Cost: keep consistency.
While replication can improve reliability and performance, it introduces challenges related to consistency. Whenever a copy is modified, it becomes different from the rest. To ensure consistency, modifications must be carried out on all copies. The timing and method of these modifications determine the complexity of replication.
Transparency
transparency in distributed systems refers to the system’s ability to hide its internal structure and processes from users and applications, making it appear as a single, coherent system. This concept is crucial in distributed systems to provide a simplified experience despite the complex nature of the system’s operations and structure.
Here are key points about transparency in distributed systems, as discussed in the book:
Types of Transparency:
- Access Transparency: Allows resources to be accessed without knowledge of their physical or logical representation, hiding differences in data representation and how an object is accessed.
- Location Transparency: Hides the physical location of resources, meaning that users do not need to know where resources are located to access them.
- Migration Transparency: Ensures that resources and components can be moved without impacting how users interact with them.
- Relocation Transparency: Similar to migration transparency but occurs while the resource is in use.
- Replication Transparency: Hides that a resource is replicated in multiple locations, useful for providing fault tolerance and increasing availability.
- Concurrency Transparency: Ensures that the user is not aware of other users accessing the same resource concurrently.
- Failure Transparency: The system hides the failure and recovery of resources, making sure that even when components fail, the operations are not visibly affected, though this is challenging to implement perfectly.
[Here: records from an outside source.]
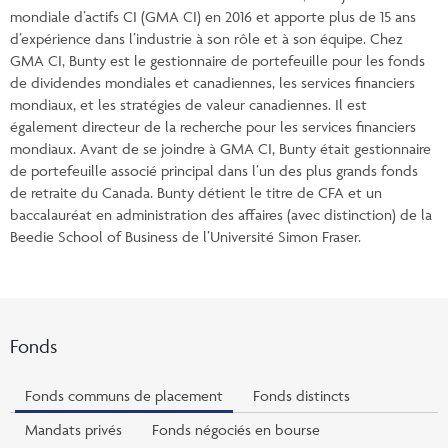
mondiale d’actifs CI (GMA CI) en 2016 et apporte plus de 15 ans
d’expérience dans l’industrie à son rôle et à son équipe. Chez
GMA CI, Bunty est le gestionnaire de portefeuille pour les fonds
de dividendes mondiales et canadiennes, les services financiers
mondiaux, et les stratégies de valeur canadiennes. Il est
également directeur de la recherche pour les services financiers
mondiaux. Avant de se joindre à GMA CI, Bunty était gestionnaire
de portefeuille associé principal dans l’un des plus grands fonds
de retraite du Canada. Bunty détient le titre de CFA et un
baccalauréat en administration des affaires (avec distinction) de la
Beedie School of Business de l’Université Simon Fraser.
Fonds
Fonds communs de placement
Fonds distincts
Mandats privés
Fonds négociés en bourse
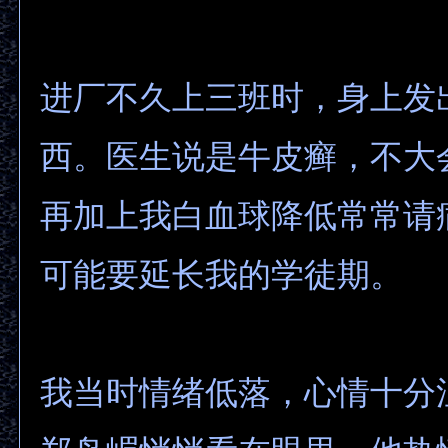
进厂不久上三班时，身上发
西。医生说是牛皮癣，不大
再加上我白血球降低常常请
可能要延长我的学徒期。
我当时情绪低落，心情十分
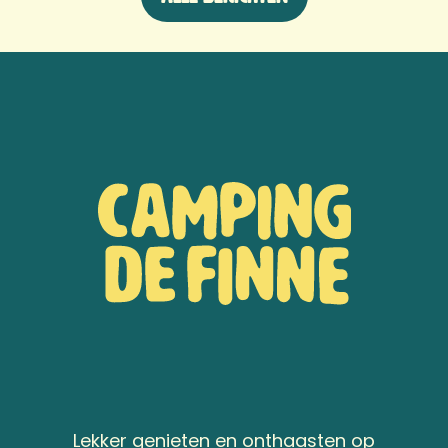
Lekker genieten en onthaasten op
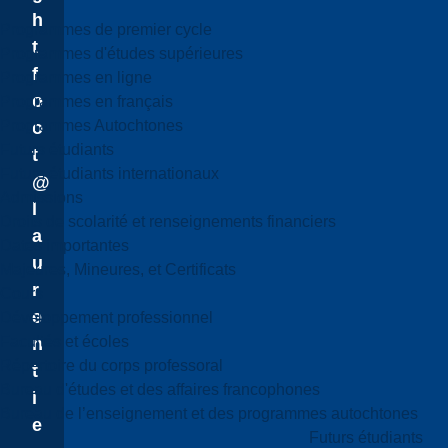
h
Programmes de premier cycle
t
Programmes d'études supérieures
f
Programmes en ligne
o
Programmes en français
Programmes Autochtones
o
Futurs étudiants
t
Futurs étudiants internationaux
@
Admissions
l
Droits de scolarité et renseignements financiers
a
Dates importantes
u
Majeures, Mineures, et Certificats
r
Cours
e
Développement professionnel
Facultés et écoles
n
Répertoire du corps professoral
t
Bureau d'études et des affaires francophones
i
Bureau de l’enseignement et des programmes autochtones
e
Futurs étudiants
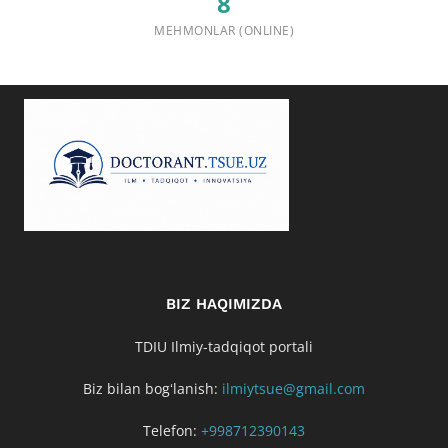
8
MEHMONLAR (ONLINE)
BIZ HAQIMIZDA
TDIU Ilmiy-tadqiqot portali
Biz bilan bogʻlanish:
ilmiytsue@gmail.com
Telefon:
+998712390143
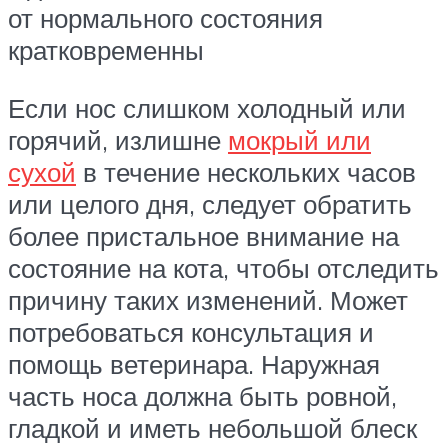
от нормального состояния
кратковременны
Если нос слишком холодный или
горячий, излишне
мокрый или
сухой
в течение нескольких часов
или целого дня, следует обратить
более пристальное внимание на
состояние на кота, чтобы отследить
причину таких изменений. Может
потребоваться консультация и
помощь ветеринара. Наружная
часть носа должна быть ровной,
гладкой и иметь небольшой блеск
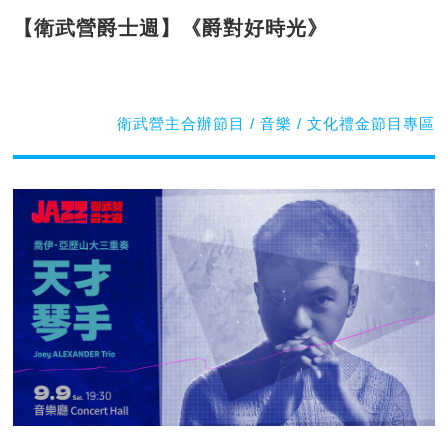
【衛武營爵士週】《爵對好時光》
衛武營主合辦節目 / 音樂 / 文化禮金節目專區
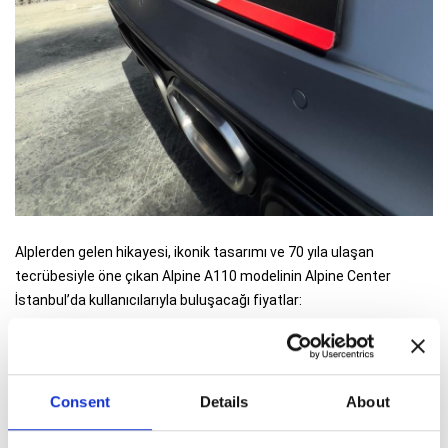
Alplerden gelen hikayesi, ikonik tasarımı ve 70 yıla ulaşan
tecrübesiyle öne çıkan Alpine A110 modelinin Alpine Center
İstanbul’da kullanıcılarıyla buluşacağı fiyatlar:
A110 opsiyonsuz fiyatı 5.900.000 TL
A110 GT opsiyonsuz fiyatı 6.800.000 TL
A110 S opsiyonsuz fiyatı 7.000.000 TL
Consent
Details
About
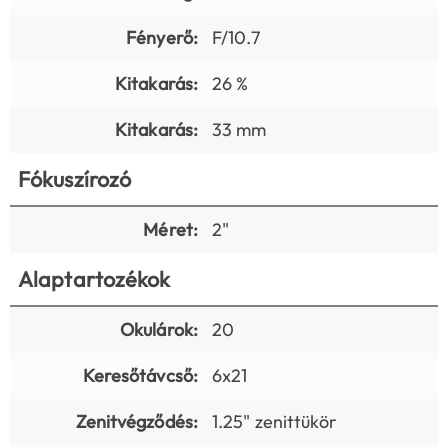
Fényerő:
F/10.7
Kitakarás:
26 %
Kitakarás:
33 mm
Fókuszírozó
Méret:
2"
Alaptartozékok
Okulárok:
20
Keresőtávcső:
6x21
Zenitvégződés:
1.25" zenittükör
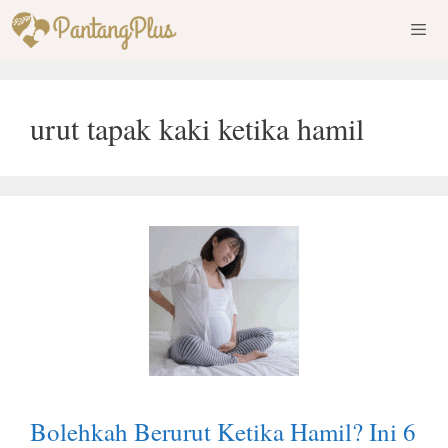
Skip
to
content
Men
urut tapak kaki ketika hamil
Bolehkah Berurut Ketika Hamil? Ini 6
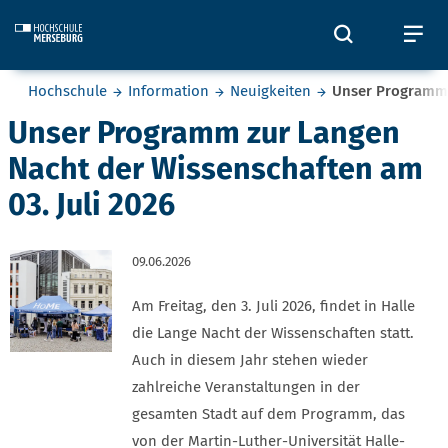
Skip to main content
Öffnet und
Öf
Sie befinden sich hier:
Hochschule
Information
Neuigkeiten
Unser Programm 
Unser Programm zur Langen
Nacht der Wissenschaften am
03. Juli 2026
09.06.2026
Am Freitag, den 3. Juli 2026, findet in Halle
die Lange Nacht der Wissenschaften statt.
Auch in diesem Jahr stehen wieder
zahlreiche Veranstaltungen in der
gesamten Stadt auf dem Programm, das
von der Martin-Luther-Universität Halle-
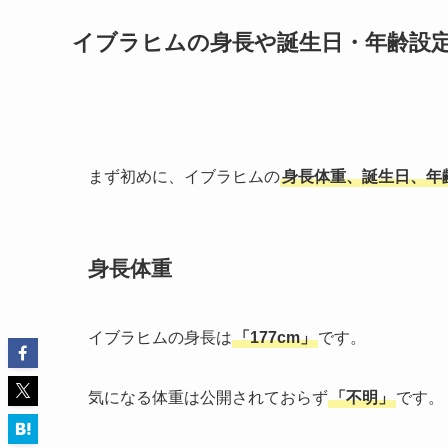
イブラヒムの身長や誕生日・年齢設
まず初めに、イブラヒムの
身長体重、誕生日、年
身長体重
イブラヒムの身長は
「177cm」
です。
気になる体重は公開されておらず
「不明」
です。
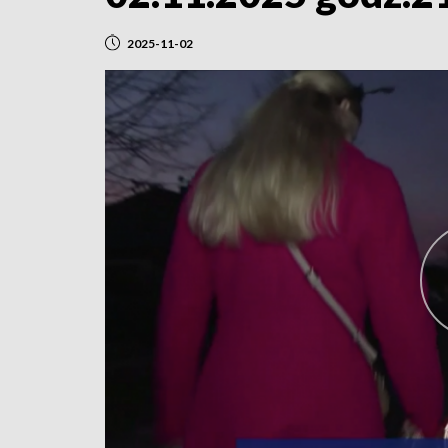
2025-11-02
Types of distributed systems
-
Distributed Computing Systems:
-
Cluster Computing:
- Systems that link together multiple computers using a local area network (LAN) to work as a single system. Often used for high performance computing tasks.
-
Grid Computing:
- Focuses on providing access to resources from different administrative domains. Designed for sharing resources within a virtual organization. The architecture often consists of layers, including a fabric layer for local resources, a connectivity layer for communication, and higher layers for resource management.
-
Cluster Computing:
-
Distributed Information Systems:
-
Transaction Processing Systems:
- Systems that handle a large number of small requests. These systems are primarily used in applications where response time is critical, such as banking or airline reservation systems.
-
Enterprise Application Integration:
- Systems that connect different software applications and databases to simplify and automate business processes, while ensuring that data remains consistent across all systems.
-
Transaction Processing Systems:
-
Distributed Pervasive Systems:
- Systems that are pervasive and continuously present. Users often interact with these systems without being aware of the interaction. Core requirements include distribution, interaction, context awareness, and autonomy. Examples include ubiquitous computing environments and Internet of Things (IoT) devices.
Why is it sometimes so hard to hide the occurrence and recovery from failures in a distributed system?
It is generally impossible to detect whether a server is actually down, or that it is simply slow in responding. Consequently, a system may have to report that a service is not available, although, in fact, the server is just slow.
+ we have multiple points of failure –> difficult to detect a failure
When a transaction is aborted, we have said that the world is restored to its previous state, as though the transaction had never happened. We lied. Give an example where resetting the world is impossible.
Any situation in which physical I/O has occurred cannot be reset. For example, if the process has printed some output, the ink cannot be removed from the paper. Also, in a system that controls any kind of industrial process, it is usually impossible to undo work that has been done.